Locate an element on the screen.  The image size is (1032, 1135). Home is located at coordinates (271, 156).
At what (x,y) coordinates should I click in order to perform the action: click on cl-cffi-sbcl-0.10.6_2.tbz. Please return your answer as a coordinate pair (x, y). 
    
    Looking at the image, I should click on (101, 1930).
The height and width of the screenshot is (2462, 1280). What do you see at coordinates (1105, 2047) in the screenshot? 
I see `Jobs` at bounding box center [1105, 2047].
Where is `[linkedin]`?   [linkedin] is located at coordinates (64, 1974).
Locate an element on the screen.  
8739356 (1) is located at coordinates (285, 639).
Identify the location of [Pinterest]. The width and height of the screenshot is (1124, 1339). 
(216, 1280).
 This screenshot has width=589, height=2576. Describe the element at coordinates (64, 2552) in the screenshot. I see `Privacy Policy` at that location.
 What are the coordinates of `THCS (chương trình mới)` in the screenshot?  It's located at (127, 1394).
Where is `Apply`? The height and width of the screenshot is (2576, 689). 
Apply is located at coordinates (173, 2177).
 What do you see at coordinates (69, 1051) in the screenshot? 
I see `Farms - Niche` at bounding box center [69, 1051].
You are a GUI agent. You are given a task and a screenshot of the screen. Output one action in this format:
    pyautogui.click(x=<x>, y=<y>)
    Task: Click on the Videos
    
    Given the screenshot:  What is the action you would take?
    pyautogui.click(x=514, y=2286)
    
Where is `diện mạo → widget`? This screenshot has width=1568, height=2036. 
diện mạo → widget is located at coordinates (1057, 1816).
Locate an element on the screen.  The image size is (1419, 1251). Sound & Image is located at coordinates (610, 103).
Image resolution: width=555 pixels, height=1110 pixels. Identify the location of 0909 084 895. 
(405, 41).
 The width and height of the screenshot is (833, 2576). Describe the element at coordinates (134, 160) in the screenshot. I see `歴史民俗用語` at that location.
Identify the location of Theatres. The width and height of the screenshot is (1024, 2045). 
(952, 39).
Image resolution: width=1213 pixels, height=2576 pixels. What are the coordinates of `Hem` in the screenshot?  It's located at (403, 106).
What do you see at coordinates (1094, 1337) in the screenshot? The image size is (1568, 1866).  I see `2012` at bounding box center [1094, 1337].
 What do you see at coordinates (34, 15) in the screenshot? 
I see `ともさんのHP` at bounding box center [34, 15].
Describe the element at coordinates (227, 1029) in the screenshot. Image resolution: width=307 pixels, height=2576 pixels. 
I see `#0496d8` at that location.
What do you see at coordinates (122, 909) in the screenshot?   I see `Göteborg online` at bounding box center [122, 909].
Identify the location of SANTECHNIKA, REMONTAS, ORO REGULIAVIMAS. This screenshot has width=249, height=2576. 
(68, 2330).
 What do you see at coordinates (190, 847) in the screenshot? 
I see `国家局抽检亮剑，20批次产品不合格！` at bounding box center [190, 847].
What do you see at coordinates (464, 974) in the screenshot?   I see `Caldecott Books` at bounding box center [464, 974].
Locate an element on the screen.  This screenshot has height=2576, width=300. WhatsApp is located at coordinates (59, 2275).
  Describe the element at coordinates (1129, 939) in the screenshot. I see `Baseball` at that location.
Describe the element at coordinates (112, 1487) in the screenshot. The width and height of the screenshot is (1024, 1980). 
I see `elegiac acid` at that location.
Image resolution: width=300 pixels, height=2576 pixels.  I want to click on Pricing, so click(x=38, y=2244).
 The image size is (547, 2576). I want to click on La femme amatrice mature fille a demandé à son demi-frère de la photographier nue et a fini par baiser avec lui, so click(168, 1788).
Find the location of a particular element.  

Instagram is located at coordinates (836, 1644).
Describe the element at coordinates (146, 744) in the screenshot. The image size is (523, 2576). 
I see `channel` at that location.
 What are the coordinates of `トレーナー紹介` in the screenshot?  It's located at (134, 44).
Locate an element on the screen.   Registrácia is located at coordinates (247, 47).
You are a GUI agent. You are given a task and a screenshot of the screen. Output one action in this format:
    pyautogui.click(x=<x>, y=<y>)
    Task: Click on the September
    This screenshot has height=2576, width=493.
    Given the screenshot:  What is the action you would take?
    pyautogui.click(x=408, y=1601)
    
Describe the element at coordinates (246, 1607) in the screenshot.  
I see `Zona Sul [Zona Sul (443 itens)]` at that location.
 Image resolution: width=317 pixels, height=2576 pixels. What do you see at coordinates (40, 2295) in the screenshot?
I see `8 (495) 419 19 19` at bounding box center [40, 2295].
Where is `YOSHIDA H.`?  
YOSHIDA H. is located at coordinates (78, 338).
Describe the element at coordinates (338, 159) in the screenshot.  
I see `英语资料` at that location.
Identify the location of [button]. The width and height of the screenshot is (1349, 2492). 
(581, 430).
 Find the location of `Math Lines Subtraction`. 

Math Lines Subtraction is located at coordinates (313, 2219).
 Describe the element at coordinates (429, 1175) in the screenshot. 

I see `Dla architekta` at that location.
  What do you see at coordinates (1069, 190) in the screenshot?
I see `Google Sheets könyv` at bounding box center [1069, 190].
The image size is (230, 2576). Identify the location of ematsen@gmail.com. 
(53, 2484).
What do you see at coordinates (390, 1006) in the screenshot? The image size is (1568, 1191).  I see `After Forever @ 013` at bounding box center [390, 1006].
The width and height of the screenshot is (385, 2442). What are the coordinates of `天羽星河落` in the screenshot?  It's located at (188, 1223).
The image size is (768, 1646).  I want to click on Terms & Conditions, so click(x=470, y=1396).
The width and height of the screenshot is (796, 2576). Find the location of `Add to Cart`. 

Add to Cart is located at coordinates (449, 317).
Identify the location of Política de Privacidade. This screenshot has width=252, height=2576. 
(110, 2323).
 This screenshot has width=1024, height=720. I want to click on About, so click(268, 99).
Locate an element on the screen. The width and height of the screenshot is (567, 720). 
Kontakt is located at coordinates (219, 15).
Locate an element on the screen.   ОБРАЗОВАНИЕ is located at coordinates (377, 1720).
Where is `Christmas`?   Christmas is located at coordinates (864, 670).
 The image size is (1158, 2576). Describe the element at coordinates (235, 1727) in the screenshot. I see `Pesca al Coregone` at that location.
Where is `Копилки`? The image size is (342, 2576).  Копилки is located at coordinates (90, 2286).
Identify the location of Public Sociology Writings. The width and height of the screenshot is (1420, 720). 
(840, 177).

• • • • • • •

EXERCISE DETAILS >> Starting at the line above that holds "Identify the location of Theatres." and ending at the line that holds "What do you see at coordinates (122, 909)", transcribe each line exactly and include no other lines.

TASK SOLUTION >>
Identify the location of Theatres. The width and height of the screenshot is (1024, 2045). 
(952, 39).
Image resolution: width=1213 pixels, height=2576 pixels. What are the coordinates of `Hem` in the screenshot?  It's located at (403, 106).
What do you see at coordinates (1094, 1337) in the screenshot? The image size is (1568, 1866).  I see `2012` at bounding box center [1094, 1337].
 What do you see at coordinates (34, 15) in the screenshot? 
I see `ともさんのHP` at bounding box center [34, 15].
Describe the element at coordinates (227, 1029) in the screenshot. Image resolution: width=307 pixels, height=2576 pixels. 
I see `#0496d8` at that location.
What do you see at coordinates (122, 909) in the screenshot?   I see `Göteborg online` at bounding box center [122, 909].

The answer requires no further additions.